Abstract class for data sources.

Parameters:

index_converter (obj) – Index converter (see Notes).
index_sync (bool, optional) – If the index should be synced. If True, a valid tolerance must be given.
tolerance – Tolerance limit for syncing. Should be given in anything that index_converter.to_universal_delta() can parse. If index_sync is set to True, datapoints that are closer than the tolerance are merged so that they share a common index. The common index will be the first index of the neighboring datapoints.
cache (str, optional) – Cache folder. If None (default), caching is disabled.
cache_size – Cache size as an index partition (see Notes).

Notes

The index_converter is used to convert index values to a universal type. For datetime-like indices, use a DatetimeIndexConverter. For integer-like indices, use a IntegerIndexConverter.

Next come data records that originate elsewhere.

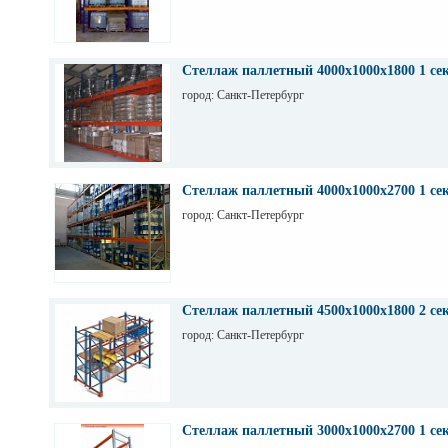
Стеллаж паллетный 4000х1000х1800 1 се
город: Санкт-Петербург
Стеллаж паллетный 4000х1000х2700 1 се
город: Санкт-Петербург
Стеллаж паллетный 4500х1000х1800 2 се
город: Санкт-Петербург
Стеллаж паллетный 3000х1000х2700 1 се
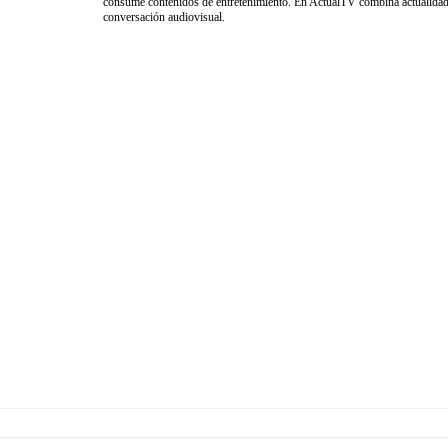
consume contenidos de entretenimiento. En ActualTV combina actualidad, 
conversación audiovisual.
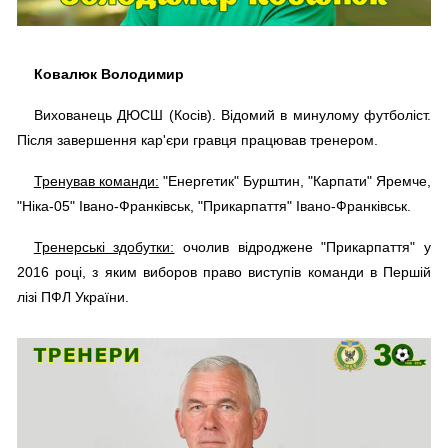
Ковалюк Володимир
Вихованець ДЮСШ (Косів). Відомий в минулому футболіст.
Після завершення кар'єри гравця працював тренером.
Тренував команди:
"Енергетик" Бурштин, "Карпати" Яремче,
"Ніка-05" Івано-Франківськ, "Прикарпаття" Івано-Франківськ.
Тренерські здобутки:
очолив відроджене "Прикарпаття" у
2016 році, з яким виборов право виступів команди в Першій
лізі ПФЛ України.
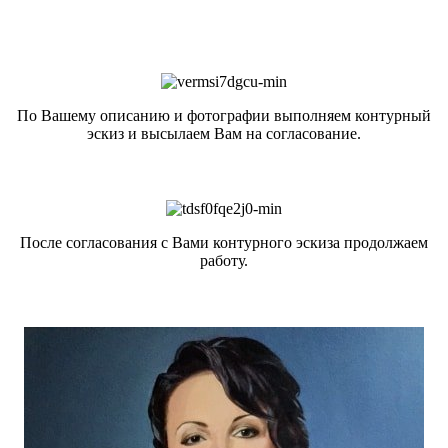
По Вашему описанию и фотографии выполняем контурный
эскиз и высылаем Вам на согласование.
После согласования с Вами контурного эскиза продолжаем
работу.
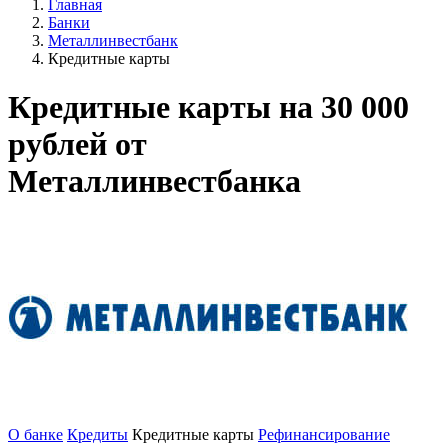
Главная
Банки
Металлинвестбанк
Кредитные карты
Кредитные карты на 30 000
рублей от
Металлинвестбанка
О банке
Кредиты
Кредитные карты
Рефинансирование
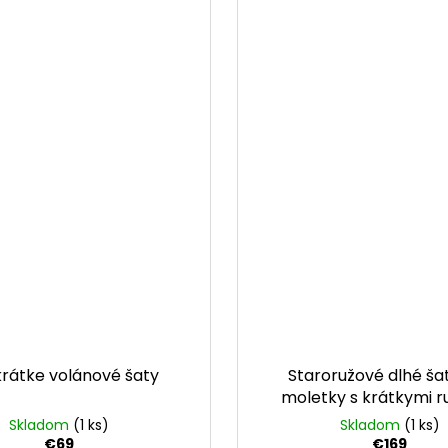
krátke volánové šaty
Staroružové dlhé ša
moletky s krátkymi 
Skladom
(1 ks)
Skladom
(1 ks)
€69
€169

Other index converters can be set up by inheriting from BaseIndexConverter.
Caching will speed-up the data downloading, if the same data is requested multiple times. First time some data is retrieved from the source, it will be split up in ‘chunks’ and stored in a local folder. Then, the data is more readily available next time it is requested.

The cache_size determines how to partition the data in chunks. It describes the size of each cache chunk by providing a index span. The cache_size should be given as a dtype that the index_converter.to_universal_delta() can parse.

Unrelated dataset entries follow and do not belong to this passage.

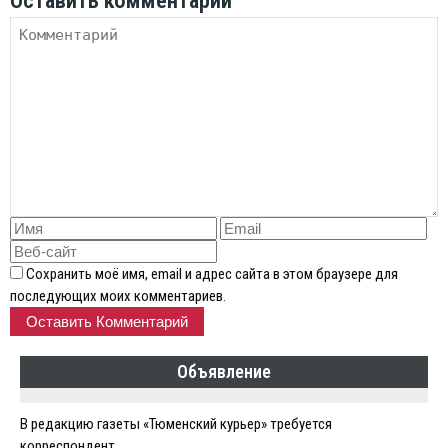
Оставить комментарий
Сохранить моё имя, email и адрес сайта в этом браузере для
последующих моих комментариев.
Объявление
В редакцию газеты «Тюменский курьер» требуется
корреспондент.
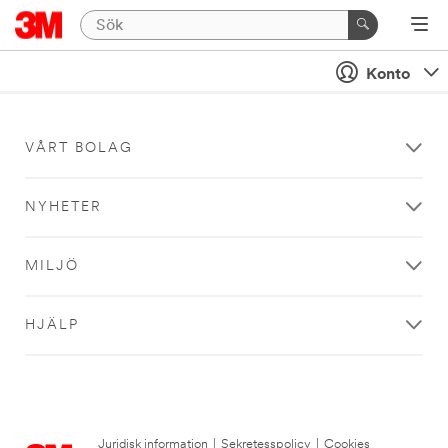
Konto
VÅRT BOLAG
NYHETER
MILJÖ
HJÄLP
Juridisk information
|
Sekretesspolicy
|
Cookies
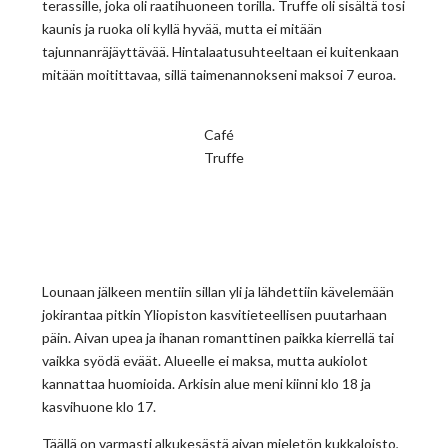
terassille, joka oli raatihuoneen torilla. Truffe oli sisältä tosi
kaunis ja ruoka oli kyllä hyvää, mutta ei mitään
tajunnanräjäyttävää. Hintalaatusuhteeltaan ei kuitenkaan
mitään moitittavaa, sillä taimenannokseni maksoi 7 euroa.
Café
Truffe
Lounaan jälkeen mentiin sillan yli ja lähdettiin kävelemään
jokirantaa pitkin Yliopiston kasvitieteellisen puutarhaan
päin. Aivan upea ja ihanan romanttinen paikka kierrellä tai
vaikka syödä eväät. Alueelle ei maksa, mutta aukiolot
kannattaa huomioida. Arkisin alue meni kiinni klo 18 ja
kasvihuone klo 17.
Täällä on varmasti alkukesästä aivan mieletön kukkaloisto,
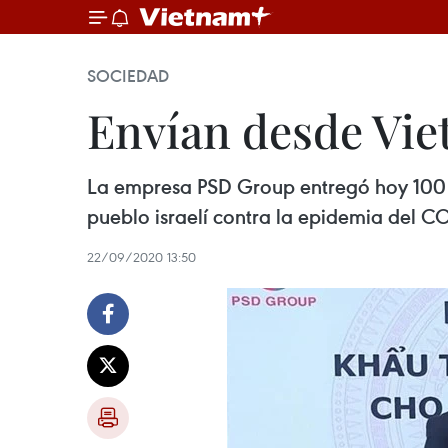
SOCIEDAD
Envían desde Vie
La empresa PSD Group entregó hoy 100 m
pueblo israelí contra la epidemia del C
22/09/2020 13:50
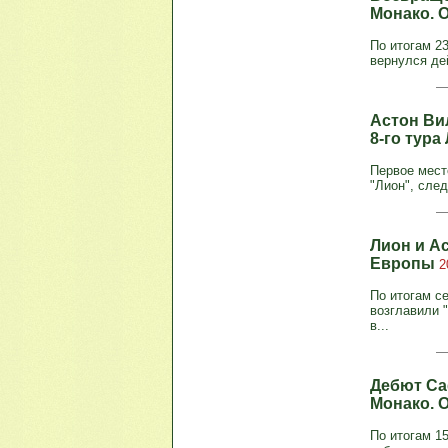
Монако. 
По итогам 2
вернулся де
Астон Ви
8-го тур
Первое мест
"Лион", сле
Лион и Ас
Европы
2
По итогам с
возглавили 
в...
Дебют Са
Монако. 
По итогам 1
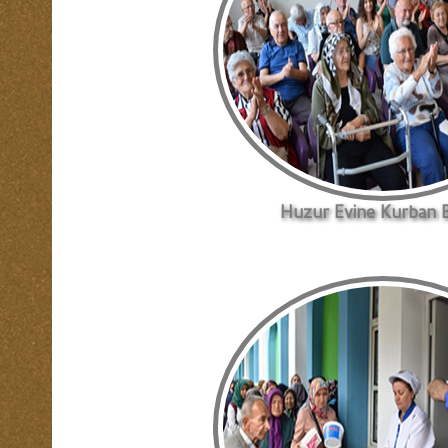
Huzur Evine Kurban B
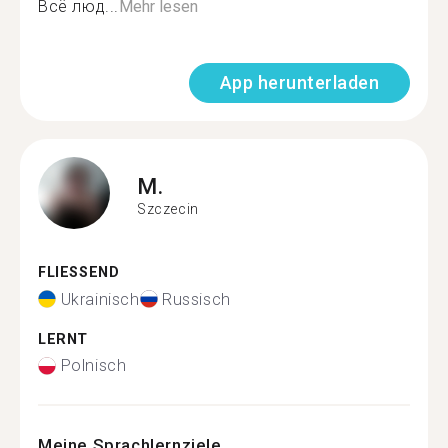
Всё люд...
Mehr lesen
App herunterladen
M.
Szczecin
FLIESSEND
Ukrainisch
Russisch
LERNT
Polnisch
Meine Sprachlernziele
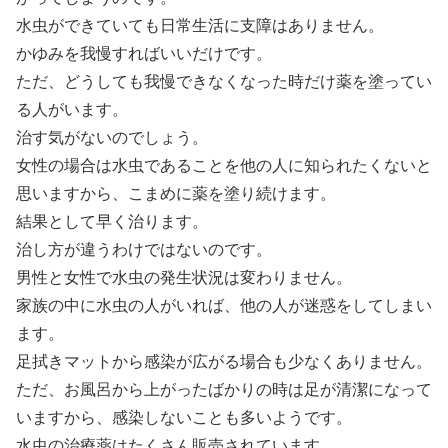
水虫ができていても日常生活に支障はありません。
かゆみを我慢すればいいだけです。
ただ、どうしても我慢できなくなった時だけ薬を塗ってい
る人がいます。
治す気がないのでしょう。
女性の場合は水虫であることを他の人に知られたくないと
思いますから、こまめに薬を塗り続けます。
結果として早く治ります。
治し方が違うわけではないのです。
男性と女性で水虫の発生状況は変わりません。
家族の中に水虫の人がいれば、他の人が迷惑をしてしまい
ます。
足拭きマットから感染が広がる場合も少なくありません。
ただ、お風呂から上がったばかりの時は足が清潔になって
いますから、感染しないことも多いようです。
水虫の治療薬はたくさん販売されています。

get(start, end, refresh_cache=False)[source]#

Get data from source.

Parameters:

start – Start index of the data. Will be passed on to the _get() method.
end – End index of the data. Will be passed on to the _get() method.
refresh_cache (bool, optional) – Refresh cache data.

Returns:

Source data.

Return type:

pandas.DataFrame

iter(start, end, index_mode='start', refresh_cache=False)[source]#

Iterate over source data as (index, data) pairs.

Parameters:

start (array-like) – Sequence of start indexes.
end (array-like) – Sequence of end indexes.
index_mode (str, optional) – How to index/label the data. Must be ‘start’, ‘end’ or ‘mid’. If ‘start’, start is used as index. If ‘end’, end is used as index. If ‘mid’, the index is set to start + (end - start) / 2.0. Then, the start and end objects must be of such type that this operation is possible.

Yields:

index (label) – The index/label.
data (pandas.DataFrame) – The source data.